New Delhi: India and Chile will be crossing an important milestone in terms of bilateral trade by implementing from 16 May onwards the agreement for expansion of India-Chile Preferential Trade Agreement (PTA) signed on 6 September 2016.
The Union Cabinet had approved the expansion of PTA in April, 2016. The expanded PTA would immensely benefit both sides as a wide array of concessions have been offered by both sides on a number of tariff lines which will facilitate more two-way trade.
India and Chile had earlier signed a Preferential Trade Agreement (PTA) on 8 March 2006 which came into force from August, 2007. The original PTA had a limited number of tariff lines wherein both sides had extended tariff concessions to each other. India’s offer list to Chile consisted of only 178 tariff lines whereas Chile’s offer list to India contained 296 tariff lines at 8-digit level.
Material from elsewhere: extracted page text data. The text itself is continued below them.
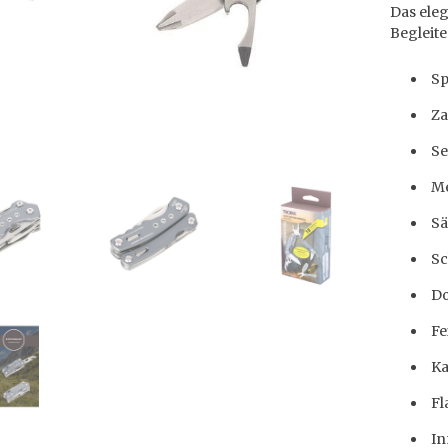
Das eleg
Begleite
Sp
Z
Se
Me
S
Sc
Do
Fe
Ka
Fl
In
The expanded PTA has a wider coverage wherein Chile has offered concessions to India on 1798 tariff lines with Margin of Preference (MoP) ranging from 30%-100% and India has offered concessions to Chile on 1031 tariff lines at 8-digit level with MoP ranging from 10%-100%. These tariff lines were based on HS 2012 when the negotiations had been concluded. With the implementation of the HS 2017 Nomenclature with effect from 1st January, 2017, both sides have aligned their Annexes on India’s Schedule of Tariff Concessions, Chile’s Schedule of Tariff Concessions and the Schedule on Rules of Origin as per HS 2017 Nomenclature for issue of Notification. This would facilitate exporters of both sides to take the advantage of tariff concessions as per the expanded PTA immediately which covers around 96% of bilateral trade.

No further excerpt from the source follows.